Catherine squinted up at the little girl as she bashed Rosamund’s skull. “Doesn’t that hurt?”
“A little.” Rosamund reached up and prodded the child in the ribs until she surrendered in peals of laughter. Once they cleared the hall, the girl slipped down and tore off in the other direction to rejoin the game. Rosamund gestured through a doorway. Inside, Bess was already waiting, seated at a table before a bottle of whiskey and three cups.
“Shouldn’t you close the door?” Catherine asked, looking behind them.
“Are you so afraid of a few little warriors?” Rosamund chuckled. “Never mind about the door. My mother is resting and my brothers are deep into a card game in the kitchen with their wives. And besides, all are loyal.”
“To you or to the queen?”
“To both,” Rosamund said, her voice sharp. “So we may speak freely.”
“Sit, Catherine,” Bess said, and poured her a cup. “Take some to ease your nerves. Or would you prefer wine?”
Rosamund placed her hand on Bess’s shoulder and planted her in her chair. “You sit. You are not a serving maid here, Bess, but a member of a ring of spies.”
Bess exhaled and pressed her cheek against the warrior’s fingers. “I know that.

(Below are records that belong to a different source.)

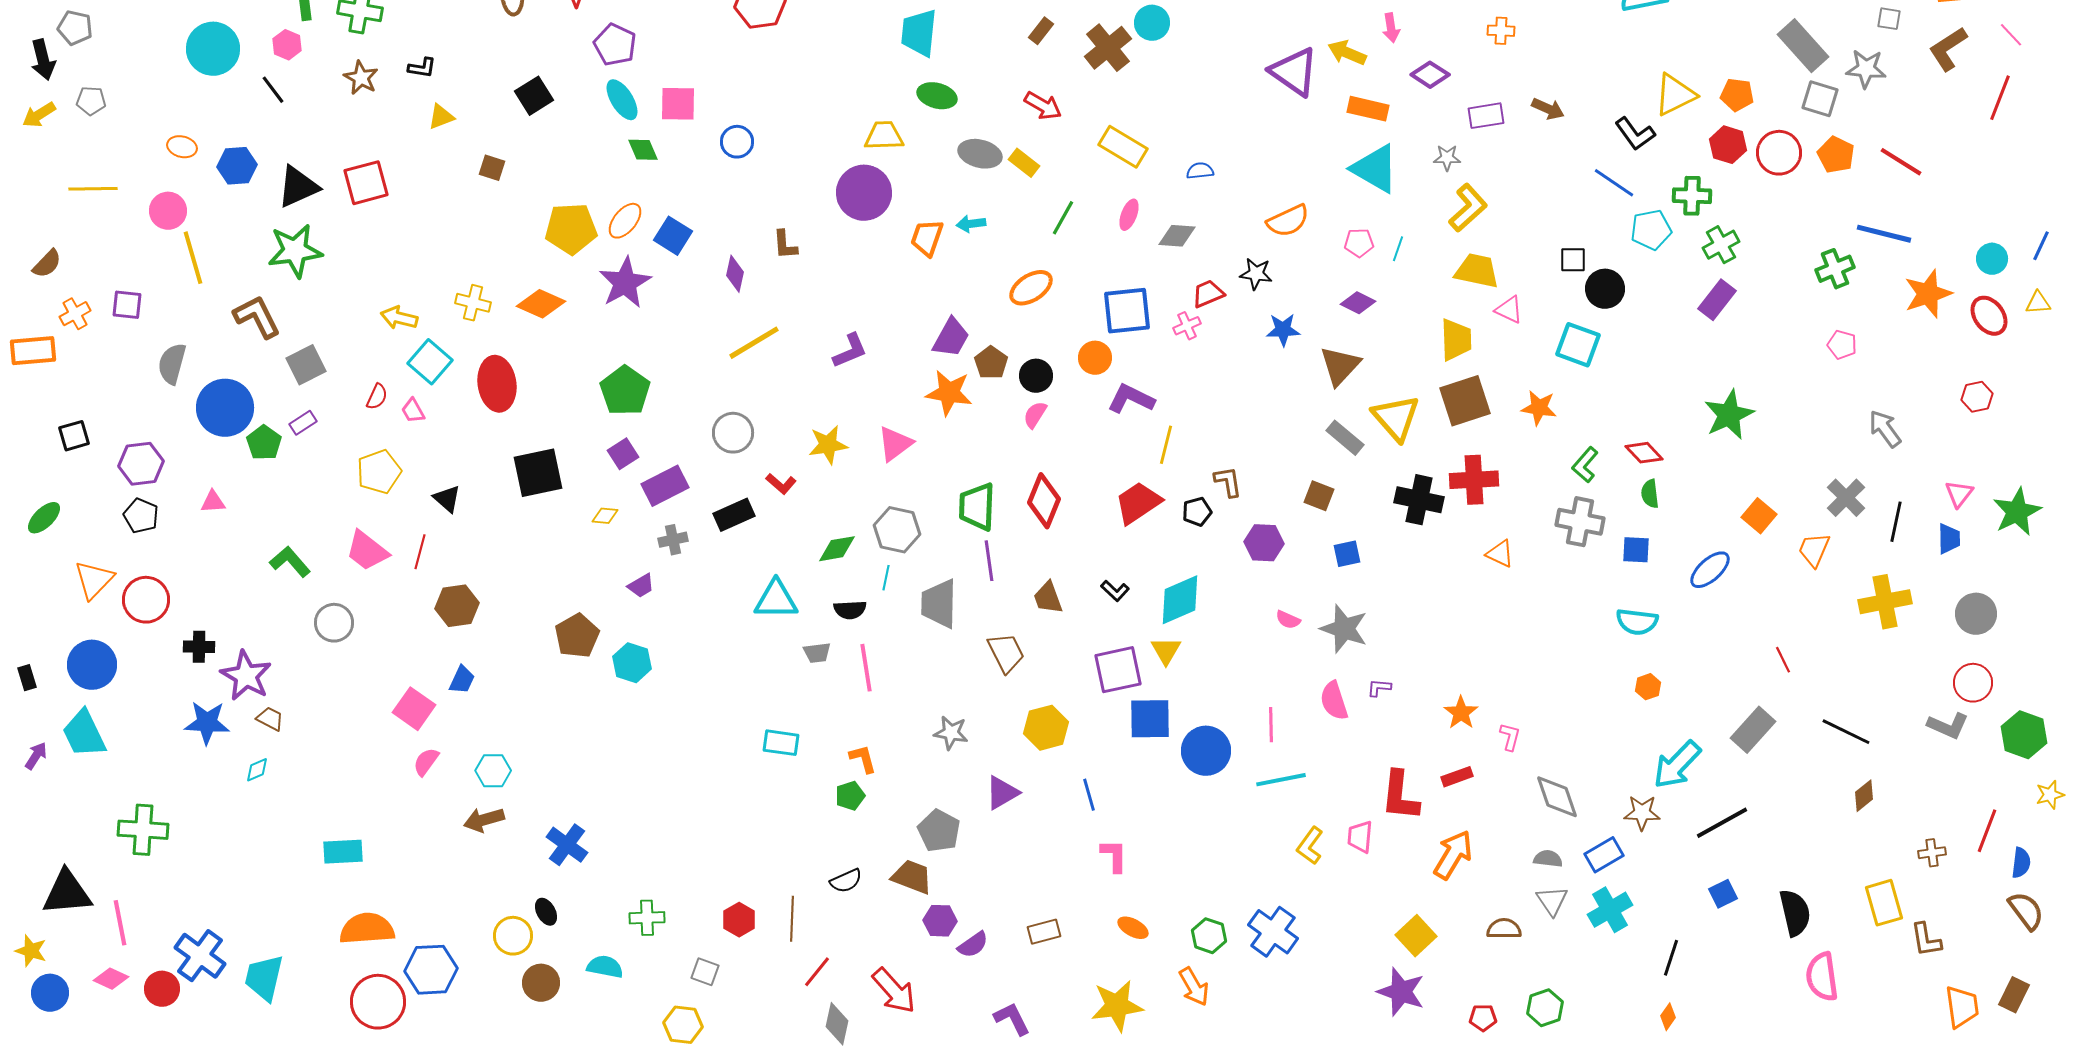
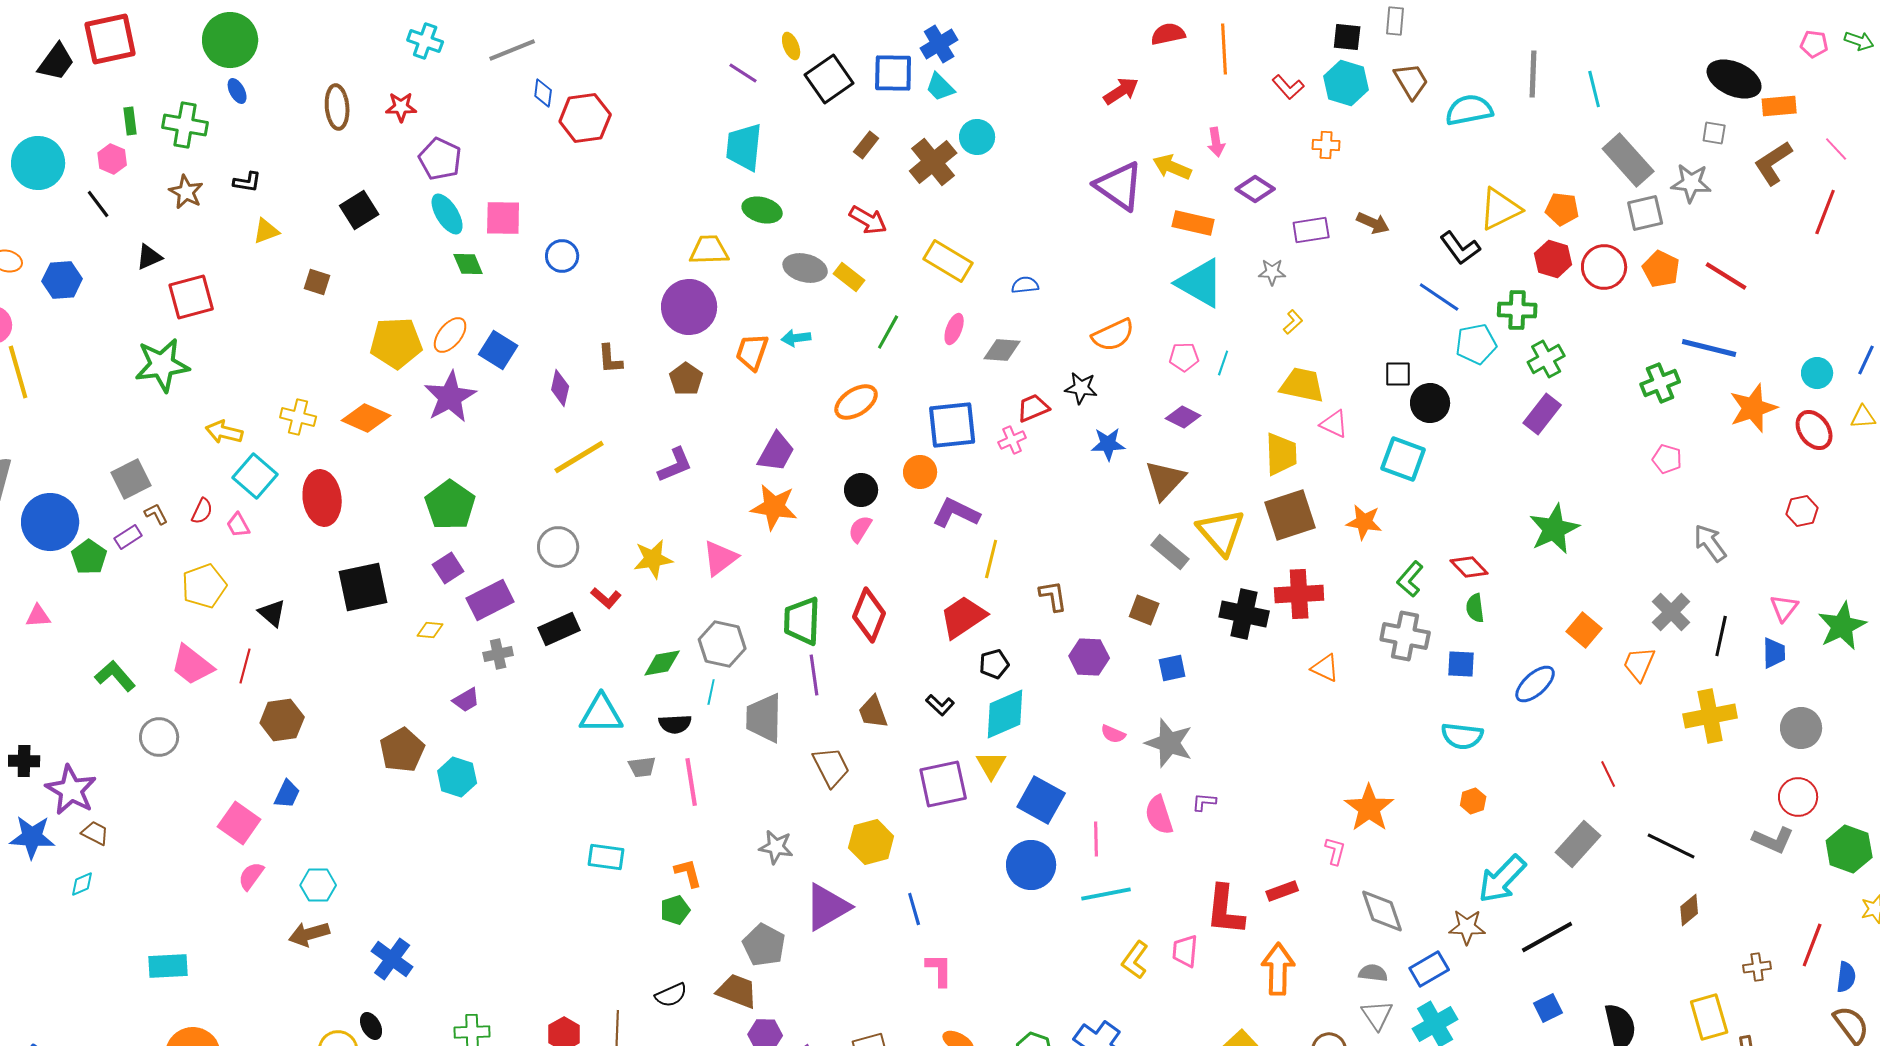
gray square: (1820, 99) -> (1645, 213), turned -30
black triangle: (298, 187) -> (149, 257), moved, size x0.6
yellow L-shape: (1468, 208) -> (1293, 322), size x0.5
green star: (295, 251) -> (162, 365), moved
brown L-shape: (257, 317) -> (156, 514), moved, size x0.5
brown pentagon: (991, 363) -> (686, 379), moved
black pentagon: (1197, 512) -> (994, 664), moved
orange star: (1461, 713) -> (1369, 808), moved, size x1.4
blue square: (1150, 719) -> (1041, 800), moved, turned 30
purple triangle: (1002, 793) -> (827, 907), size x1.4
orange arrow: (1453, 855) -> (1278, 969), turned -30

But we should still make her feel at ease. She is quite distressed.”
“I’ve noticed.” Every candle in the room had been burning higher since Catherine entered. And having known Catherine since even before her time on the Black Council, Rosamund knew that her talent was for the element of earth. She must be nervous indeed to affect the flames so.
“Come now, Catherine. You can’t have found anything that troubling over the course of so few days!”
Catherine’s lips pressed together. “But I have. And it was not only over the last few days. My spies have been moving for months.”
“Months?” Bess gasped. “But why?”
“We elementals are better at detecting shifting sentiments upon the air,” Catherine replied. “Since I came to the Black Council, I have always kept a bird or two circling. I would always know what is being said of the queen.”
Rosamund drank and refilled her cup. “And what is being said?”
“At first, that the queen was frivolous. Changeable. That she did not listen to her advisers, which in truth, she does not often.”
“The queen follows her own mind,” Rosamund snapped.
“Yes. In everything. And it has not gone unnoticed. The people, and the Black Council, have become accustomed to war queens, who command raids and battle and leave the governance to those better suited to it. Elsabet has taken some of that back.”
“Is that not her right as queen?” Bess asked.
“Whether it is her right or not, it has embittered the council. I suspect that someone has been planting rumors amongst the people of the queen’s foolishness. I even suspect that the king-consort may have a role to play, driving her to jealous outbursts in public.”